Wednesday, 30 November 2011 19:01

How third-party intellectual property claims work

There are two things business owners need to know about the risk they face from third-party intellectual property lawsuits.

“First and foremost, companies need to realize the exposure exists; it’s real and affects all industries,” says Shane Moran, a vice president with ECBM Insurance Brokers and Consultants. “Many companies just shrug and believe they don’t have that exposure, they don’t deal with patent information, but it’s out there in every industry. Second, the cost to pursue or defend the allegation is extremely high.”

The growth of the Internet has raised a significant number of copyright and patent issues, such as implied licensing, linking, catching, framing and well as third-party content.
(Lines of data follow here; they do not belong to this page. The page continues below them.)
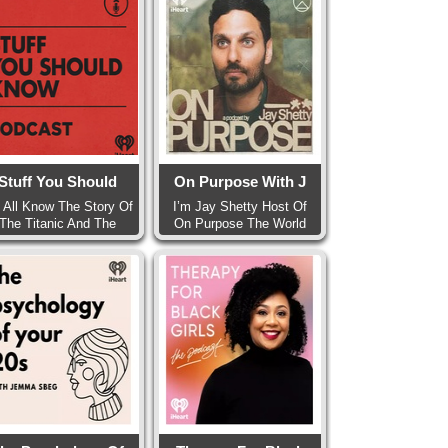
Stuff You Should
On Purpose With J
 All Know The Story Of
I’m Jay Shetty Host Of
The Titanic And The
On Purpose The World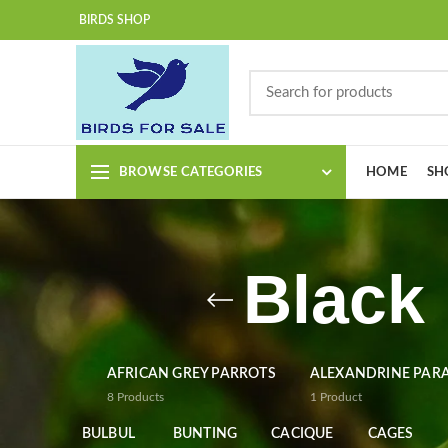
BIRDS SHOP
BROWSE CATEGORIES
HOME
SH
Black
AFRICAN GREY PARROTS
ALEXANDRINE PAR
8
Products
1
Product
BULBUL
BUNTING
CACIQUE
CAGES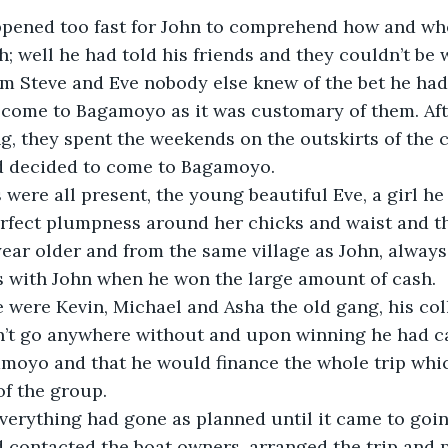
pened too fast for John to comprehend how and wh
; well he had told his friends and they couldn’t be 
om Steve and Eve nobody else knew of the bet he ha
come to Bagamoyo as it was customary of them. Aft
g, they spent the weekends on the outskirts of the ci
 decided to come to Bagamoyo.
s were all present, the young beautiful Eve, a girl he
rfect plumpness around her chicks and waist and th
 year older and from the same village as John, alway
s with John when he won the large amount of cash.
 were Kevin, Michael and Asha the old gang, his col
n’t go anywhere without and upon winning he had ca
amoyo and that he would finance the whole trip whi
f the group.
erything had gone as planned until it came to going
 contacted the boat owners, arranged the trip and p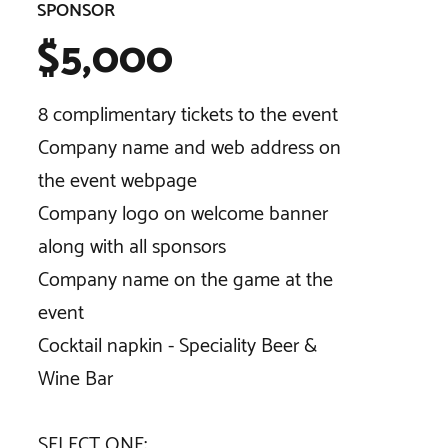
SPONSOR
$5,000
8 complimentary tickets to the event
Company name and web address on
the event webpage
Company logo on welcome banner
along with all sponsors
Company name on the game at the
event
Cocktail napkin - Speciality Beer &
Wine Bar
SELECT ONE:​​​​​​​​​​​​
Social media sites have created an unexpected exposure for companies, as well.

Smart Business spoke with Moran about how companies can protect themselves from third-party exposure.
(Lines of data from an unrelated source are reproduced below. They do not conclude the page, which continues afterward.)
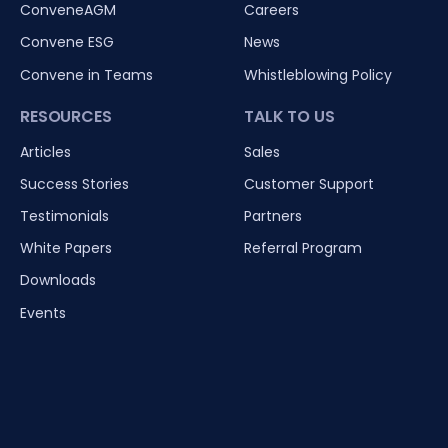
ConveneAGM
Careers
Convene ESG
News
Convene in Teams
Whistleblowing Policy
RESOURCES
TALK TO US
Articles
Sales
Success Stories
Customer Support
Testimonials
Partners
White Papers
Referral Program
Downloads
Events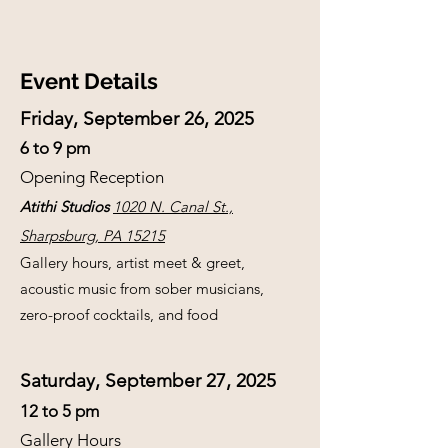
Event Details
Friday, September 26, 2025
6 to 9 pm
Opening Reception
Atithi Studios
1020 N. Canal St.,
Sharpsburg, PA 15215
Gallery hours, artist meet & greet,
acoustic music from sober musicians,
zero-proof cocktails, and food
Saturday, September 27, 2025
12 to 5 pm
Gallery Hours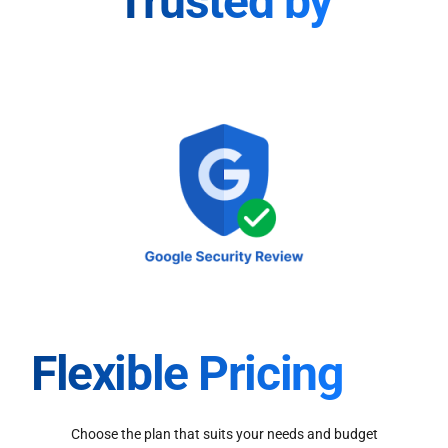
Trusted by
Flexible Pricing
Choose the plan that suits your needs and budget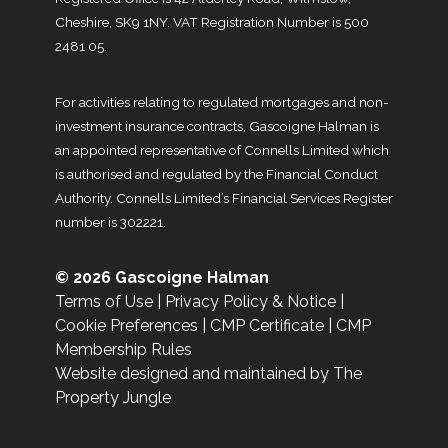
Cheshire, SK9 1NY. VAT Registration Number is 500
2481 05.
For activities relating to regulated mortgages and non-
investment insurance contracts, Gascoigne Halman is
an appointed representative of Connells Limited which
is authorised and regulated by the Financial Conduct
Authority. Connells Limited’s Financial Services Register
number is 302221.
© 2026 Gascoigne Halman
Terms of Use
|
Privacy Policy & Notice
|
Cookie Preferences
|
CMP Certificate
|
CMP
Membership Rules
Website designed and maintained by The
Property Jungle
What are the differences between first-party and third-party IP?

Generally, first-party IP is defined as the intangible assets of a company and its employees: patents, goodwill, knowledge, trade secrets, etc. Third-party IP is when you have infringed upon someone else’s IP and need to defend yourself. First-party is an offensive action, and third-party is a defensive action.
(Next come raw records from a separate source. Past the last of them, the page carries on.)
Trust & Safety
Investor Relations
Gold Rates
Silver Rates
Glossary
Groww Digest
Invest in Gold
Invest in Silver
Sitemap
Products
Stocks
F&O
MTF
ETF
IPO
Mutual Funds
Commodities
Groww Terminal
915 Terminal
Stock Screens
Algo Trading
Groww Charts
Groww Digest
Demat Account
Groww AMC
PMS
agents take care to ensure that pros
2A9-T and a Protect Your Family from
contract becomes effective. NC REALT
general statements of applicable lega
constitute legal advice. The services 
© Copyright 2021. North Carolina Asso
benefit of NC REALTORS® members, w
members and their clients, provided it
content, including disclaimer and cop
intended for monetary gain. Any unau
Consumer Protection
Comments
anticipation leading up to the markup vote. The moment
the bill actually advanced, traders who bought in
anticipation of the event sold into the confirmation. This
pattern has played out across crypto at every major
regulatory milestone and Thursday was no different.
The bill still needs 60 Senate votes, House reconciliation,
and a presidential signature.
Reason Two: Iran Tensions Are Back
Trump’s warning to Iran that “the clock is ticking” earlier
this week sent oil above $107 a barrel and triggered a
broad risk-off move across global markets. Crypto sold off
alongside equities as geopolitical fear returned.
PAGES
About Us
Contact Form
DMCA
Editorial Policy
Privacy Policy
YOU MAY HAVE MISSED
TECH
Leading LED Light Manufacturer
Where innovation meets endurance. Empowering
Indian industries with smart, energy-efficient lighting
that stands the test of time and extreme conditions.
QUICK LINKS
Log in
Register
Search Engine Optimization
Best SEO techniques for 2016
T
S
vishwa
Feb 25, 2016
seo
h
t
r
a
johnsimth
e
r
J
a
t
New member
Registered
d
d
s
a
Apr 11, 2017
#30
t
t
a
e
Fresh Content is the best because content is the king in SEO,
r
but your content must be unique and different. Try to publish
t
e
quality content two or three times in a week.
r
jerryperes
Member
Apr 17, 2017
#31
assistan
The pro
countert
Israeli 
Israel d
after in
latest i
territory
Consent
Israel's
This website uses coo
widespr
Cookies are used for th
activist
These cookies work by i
What can companies do to protect themselves from third-party copyright or patent exposure?

The first step is realizing you have the exposure. Next, companies must develop processes and internal procedures to minimize that risk.

Companies should utilize a strong risk management practice to help minimize IP risk. They should develop an IP compliance program that all of their employees are aware of, and are trained in. The program constantly needs to be reviewed and updated, because technology is always changing. Within their program, there needs to be procedures to evaluate this ongoing exposure, steps to verify that any information companies are utilizing is ‘out of copyright,’ or that they are taking steps to get permission to use the information they will be utilizing.

For it to work properly, the process and procedure should draw from many resources within the company. Legal, financial, product marketing — each department has to be involved in this program so that each department knows what is going on and to make sure you are not exposing the company. Once you’ve explored that process or procedure, the next step is to look at transferring the risk via an insurance policy.

There are several policies companies can look into, including infringement abatement coverage, patent defense-only policies, patent infringement cost reimbursements and standalone IP policies. It’s a rapidly growing section of the insurance marketplace. The terms and conditions of these policies are constantly evolving to adapt to the changes.

Why is it important to involve each department in the process, and how should they work together?

If you want to utilize third-party information, you are going to need to have your legal department vet that information. Typically, it is going to verify whether that information is still copyrighted or still patented.

Then you have your marketing department, which is creating whatever marketing strategy and platform it is going to implement. It will utilize the information the researchers found. And the financial department should be involved, because of the cost associated with everything.

Without those departments talking to one another, you could have the marketing department utilizing information that the legal department has found out is still copyrighted — information that the company hasn’t received permission to use. If you find out you have to pull an entire marketing program because you didn’t do a proper background check at stage one to find out if that information was protected, it becomes a pretty costly endeavor.

What types of information need to be checked to avoid third-party infringement lawsuits?

The easiest example scenario to consider would be an image or symbol that is patented. If you want to use the Nike Swoosh, for example, in your marketing materials, but you didn’t receive permission from Nike, you would be slapped with an infringement claim immediately.

Obviously everyone knows that symbol is copyrighted, but there are tons of symbols and acronyms out there that people have patented and utilized in their own materials. If someone else sees one of those patented items and just says, ‘I like that idea,’ and uses it without doing the research to find out that it is a protected symbol, you have a lawsuit on your hands.

What can companies do to ensure they aren’t liable for third-party IP lawsuits?

If you consider social media exposure, you want to make sure you have strong policies in place to limit or discourage the use of social media websites from company computers. The Facebook issue is a perfect example. Employees are posting information all the time on that site: images, links, etc. It’s a huge third-party exposure, but you can avoid it by creating a policy or procedure that doesn’t allow people to log on to social media sites from a company computer.

Most people now have phones with Internet capabilities, so they can use their phone rather than using the company’s property. A strong Internet policy certainly helps a company reduce its exposure.

Companies need to train their employees about this exposure and constantly recertify that training. Someone could publish information without realizing that information is copyrighted and still within its protective period, so there needs to be research done to make sure that the data being published have been properly vetted.